1996 UK white ST2051998 UK silver ST202Nothing is fool-proof to a sufficiently talented fool!!!
--Aus+Jan 21 2003, 11:59 AM
QUOTE (Aus @ Jan 21 2003, 11:59 AM)
The cost of turbocharging a NA celica is so much, is it not worth is to innvest a bit more to buy a GT4???

No. It can be cheap.

But I find most of the time cheapnest end up making replace parts that could have been avoided.

This post was made to any car owner owning an engine.

In you case, you have 3SGE rate 170HP+. Everyone else have less than 165HP. So you are way in a better position than them with engine and also engine head.
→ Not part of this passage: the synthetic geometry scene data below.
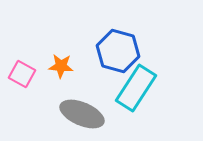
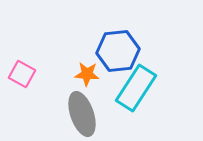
blue hexagon: rotated 21 degrees counterclockwise
orange star: moved 26 px right, 8 px down
gray ellipse: rotated 48 degrees clockwise
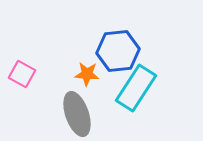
gray ellipse: moved 5 px left
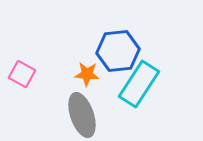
cyan rectangle: moved 3 px right, 4 px up
gray ellipse: moved 5 px right, 1 px down
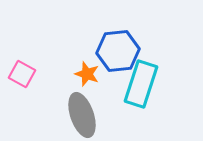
orange star: rotated 15 degrees clockwise
cyan rectangle: moved 2 px right; rotated 15 degrees counterclockwise
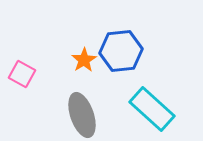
blue hexagon: moved 3 px right
orange star: moved 3 px left, 14 px up; rotated 20 degrees clockwise
cyan rectangle: moved 11 px right, 25 px down; rotated 66 degrees counterclockwise
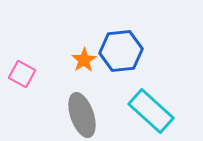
cyan rectangle: moved 1 px left, 2 px down
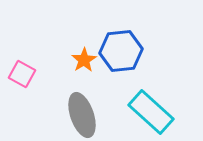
cyan rectangle: moved 1 px down
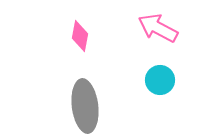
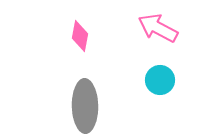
gray ellipse: rotated 6 degrees clockwise
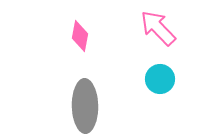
pink arrow: rotated 18 degrees clockwise
cyan circle: moved 1 px up
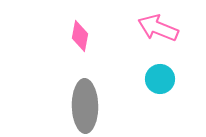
pink arrow: rotated 24 degrees counterclockwise
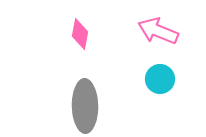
pink arrow: moved 3 px down
pink diamond: moved 2 px up
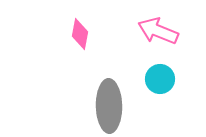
gray ellipse: moved 24 px right
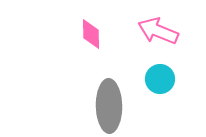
pink diamond: moved 11 px right; rotated 12 degrees counterclockwise
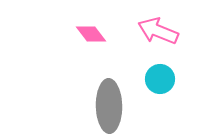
pink diamond: rotated 36 degrees counterclockwise
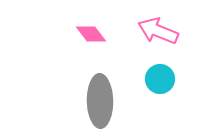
gray ellipse: moved 9 px left, 5 px up
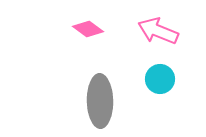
pink diamond: moved 3 px left, 5 px up; rotated 16 degrees counterclockwise
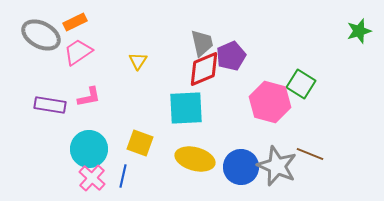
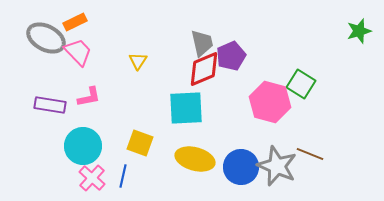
gray ellipse: moved 5 px right, 3 px down
pink trapezoid: rotated 80 degrees clockwise
cyan circle: moved 6 px left, 3 px up
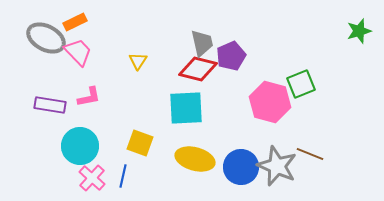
red diamond: moved 6 px left; rotated 36 degrees clockwise
green square: rotated 36 degrees clockwise
cyan circle: moved 3 px left
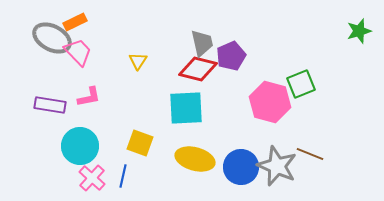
gray ellipse: moved 6 px right
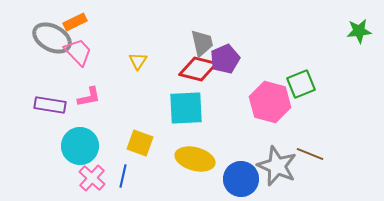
green star: rotated 10 degrees clockwise
purple pentagon: moved 6 px left, 3 px down
blue circle: moved 12 px down
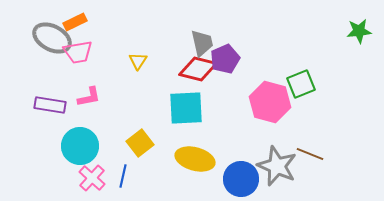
pink trapezoid: rotated 124 degrees clockwise
yellow square: rotated 32 degrees clockwise
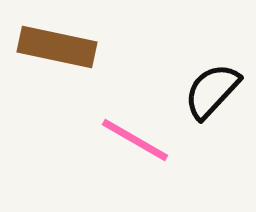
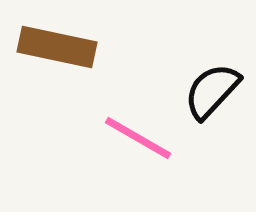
pink line: moved 3 px right, 2 px up
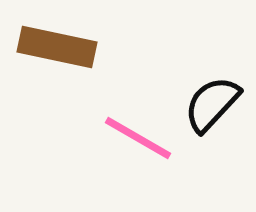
black semicircle: moved 13 px down
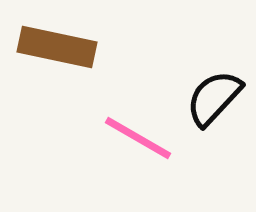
black semicircle: moved 2 px right, 6 px up
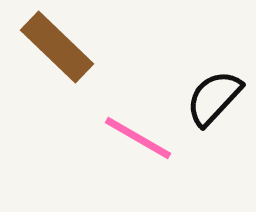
brown rectangle: rotated 32 degrees clockwise
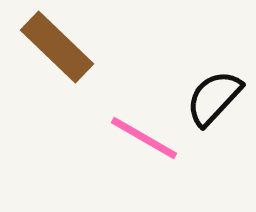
pink line: moved 6 px right
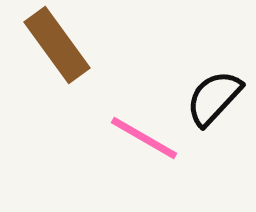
brown rectangle: moved 2 px up; rotated 10 degrees clockwise
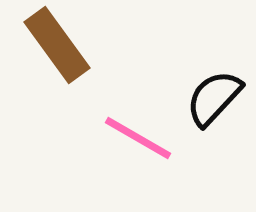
pink line: moved 6 px left
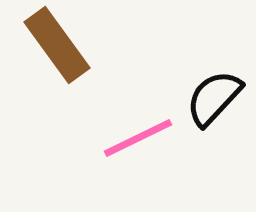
pink line: rotated 56 degrees counterclockwise
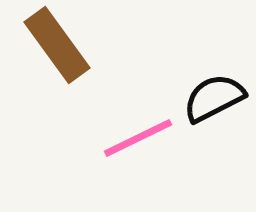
black semicircle: rotated 20 degrees clockwise
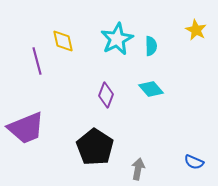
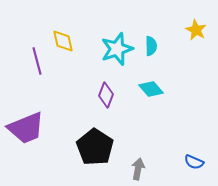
cyan star: moved 10 px down; rotated 8 degrees clockwise
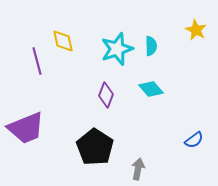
blue semicircle: moved 22 px up; rotated 60 degrees counterclockwise
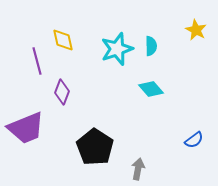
yellow diamond: moved 1 px up
purple diamond: moved 44 px left, 3 px up
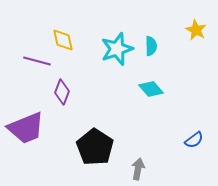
purple line: rotated 60 degrees counterclockwise
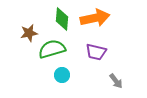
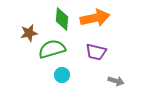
gray arrow: rotated 35 degrees counterclockwise
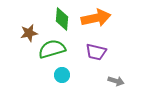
orange arrow: moved 1 px right
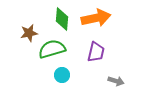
purple trapezoid: rotated 90 degrees counterclockwise
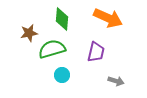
orange arrow: moved 12 px right; rotated 36 degrees clockwise
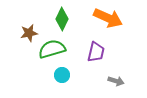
green diamond: rotated 20 degrees clockwise
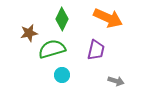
purple trapezoid: moved 2 px up
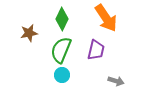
orange arrow: moved 2 px left; rotated 32 degrees clockwise
green semicircle: moved 9 px right, 1 px down; rotated 52 degrees counterclockwise
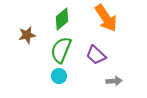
green diamond: rotated 25 degrees clockwise
brown star: moved 2 px left, 2 px down
purple trapezoid: moved 5 px down; rotated 120 degrees clockwise
cyan circle: moved 3 px left, 1 px down
gray arrow: moved 2 px left; rotated 21 degrees counterclockwise
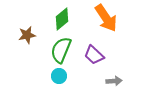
purple trapezoid: moved 2 px left
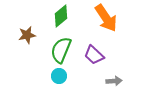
green diamond: moved 1 px left, 3 px up
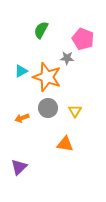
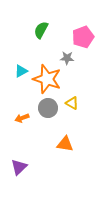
pink pentagon: moved 2 px up; rotated 30 degrees clockwise
orange star: moved 2 px down
yellow triangle: moved 3 px left, 8 px up; rotated 32 degrees counterclockwise
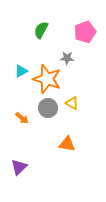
pink pentagon: moved 2 px right, 5 px up
orange arrow: rotated 120 degrees counterclockwise
orange triangle: moved 2 px right
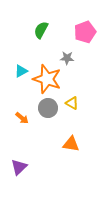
orange triangle: moved 4 px right
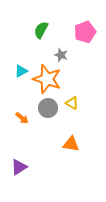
gray star: moved 6 px left, 3 px up; rotated 16 degrees clockwise
purple triangle: rotated 12 degrees clockwise
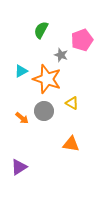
pink pentagon: moved 3 px left, 8 px down
gray circle: moved 4 px left, 3 px down
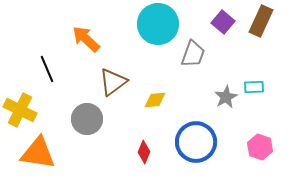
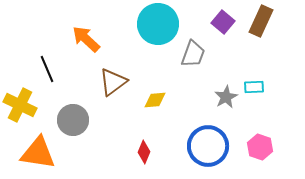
yellow cross: moved 5 px up
gray circle: moved 14 px left, 1 px down
blue circle: moved 12 px right, 4 px down
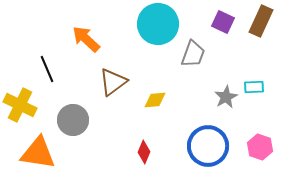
purple square: rotated 15 degrees counterclockwise
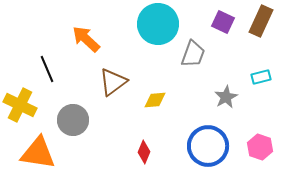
cyan rectangle: moved 7 px right, 10 px up; rotated 12 degrees counterclockwise
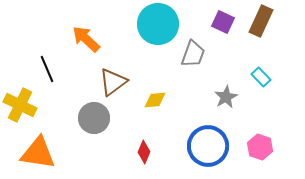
cyan rectangle: rotated 60 degrees clockwise
gray circle: moved 21 px right, 2 px up
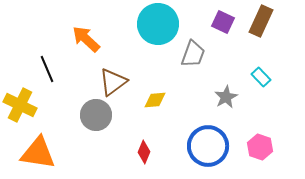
gray circle: moved 2 px right, 3 px up
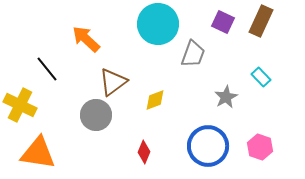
black line: rotated 16 degrees counterclockwise
yellow diamond: rotated 15 degrees counterclockwise
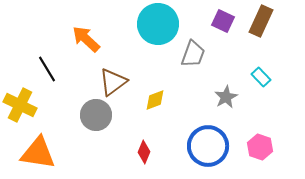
purple square: moved 1 px up
black line: rotated 8 degrees clockwise
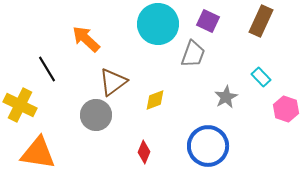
purple square: moved 15 px left
pink hexagon: moved 26 px right, 38 px up
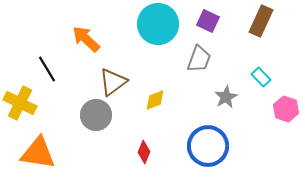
gray trapezoid: moved 6 px right, 5 px down
yellow cross: moved 2 px up
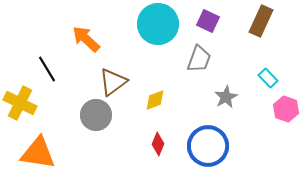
cyan rectangle: moved 7 px right, 1 px down
red diamond: moved 14 px right, 8 px up
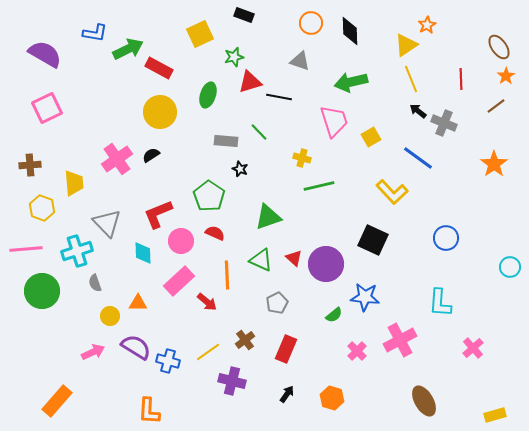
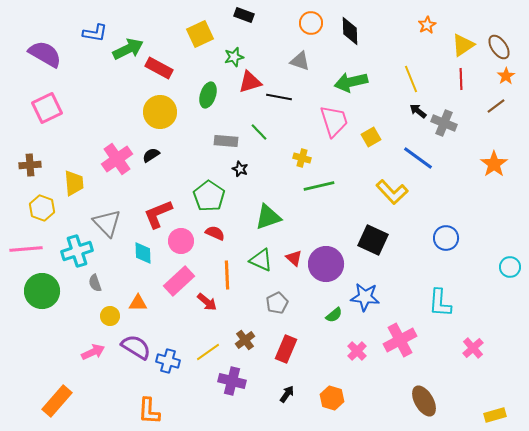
yellow triangle at (406, 45): moved 57 px right
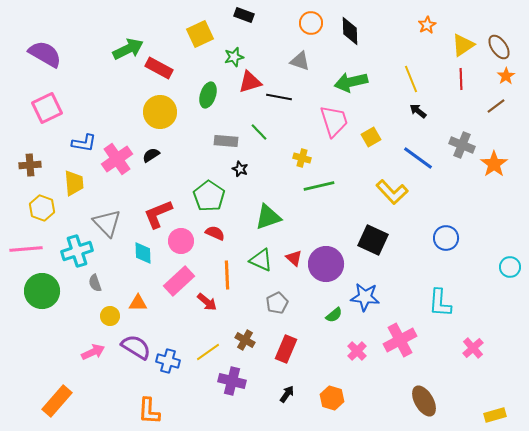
blue L-shape at (95, 33): moved 11 px left, 110 px down
gray cross at (444, 123): moved 18 px right, 22 px down
brown cross at (245, 340): rotated 24 degrees counterclockwise
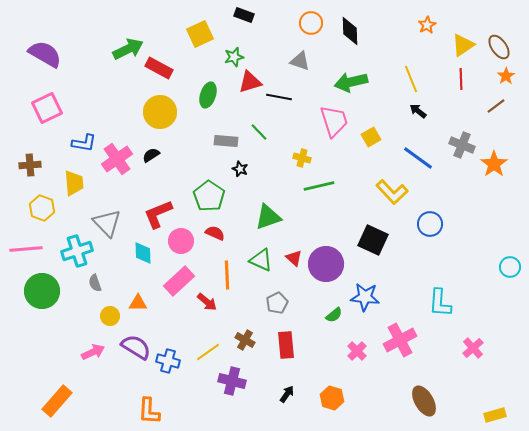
blue circle at (446, 238): moved 16 px left, 14 px up
red rectangle at (286, 349): moved 4 px up; rotated 28 degrees counterclockwise
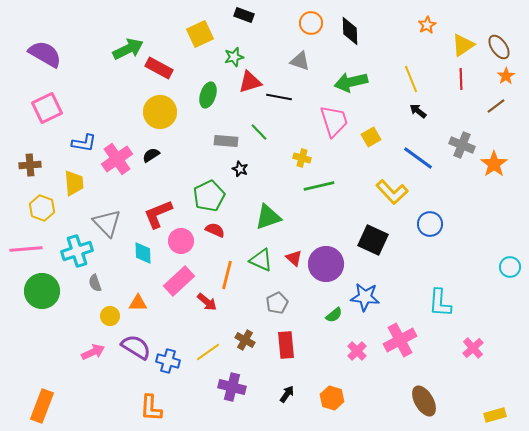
green pentagon at (209, 196): rotated 12 degrees clockwise
red semicircle at (215, 233): moved 3 px up
orange line at (227, 275): rotated 16 degrees clockwise
purple cross at (232, 381): moved 6 px down
orange rectangle at (57, 401): moved 15 px left, 5 px down; rotated 20 degrees counterclockwise
orange L-shape at (149, 411): moved 2 px right, 3 px up
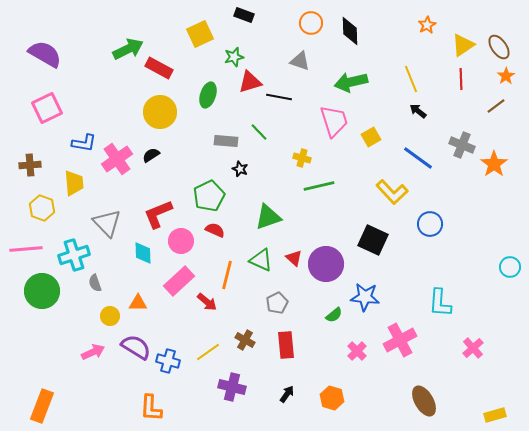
cyan cross at (77, 251): moved 3 px left, 4 px down
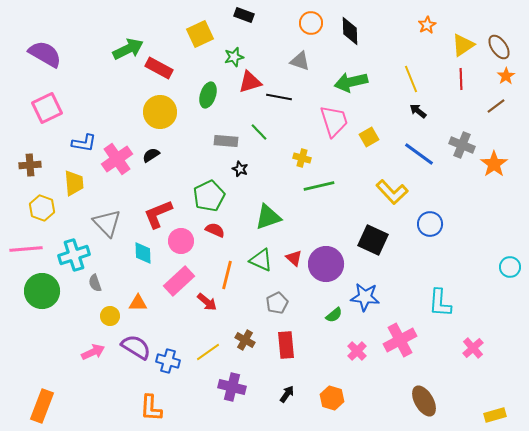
yellow square at (371, 137): moved 2 px left
blue line at (418, 158): moved 1 px right, 4 px up
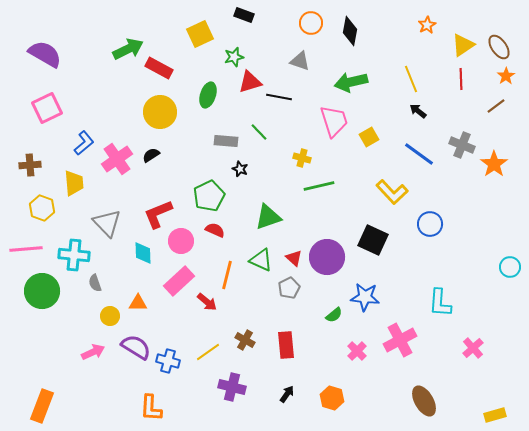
black diamond at (350, 31): rotated 12 degrees clockwise
blue L-shape at (84, 143): rotated 50 degrees counterclockwise
cyan cross at (74, 255): rotated 24 degrees clockwise
purple circle at (326, 264): moved 1 px right, 7 px up
gray pentagon at (277, 303): moved 12 px right, 15 px up
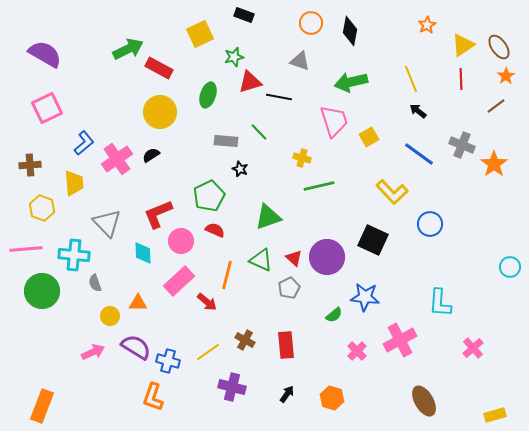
orange L-shape at (151, 408): moved 2 px right, 11 px up; rotated 16 degrees clockwise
You head is a Performance head (G), while everyone else have a Economy head (F) and except GTFOURS since there carries the G in 3SGTE.
How cum you have this in USA??

1996 UK white ST2051998 UK silver ST202Nothing is fool-proof to a sufficiently talented fool!!!
--Aus+Jan 21 2003, 12:10 PM
QUOTE (Aus @ Jan 21 2003, 12:10 PM)
How cum you have this in USA??

Have what?

I am in the Caribbean.

US never gets any good Japanese imports except for the New 2004 Subaru WRX! >frown.gif>
i meant less power, sorry i thought u were from us!

didn't look at ur location!

This post has been edited by Aus: Jan 21, 2003 - 11:30 AM


1996 UK white ST2051998 UK silver ST202Nothing is fool-proof to a sufficiently talented fool!!!
I do not know. That seems to be pretty normal for the USA.

I do not know if the Japs will show up US models.

It has been so for a very long time.
As I continue to finished up this write up, does any one find the the big post up top helpful?
I personally found it very helpful.
Keep it up. Thanks.

BTW: US models are more restricted because of the emission laws.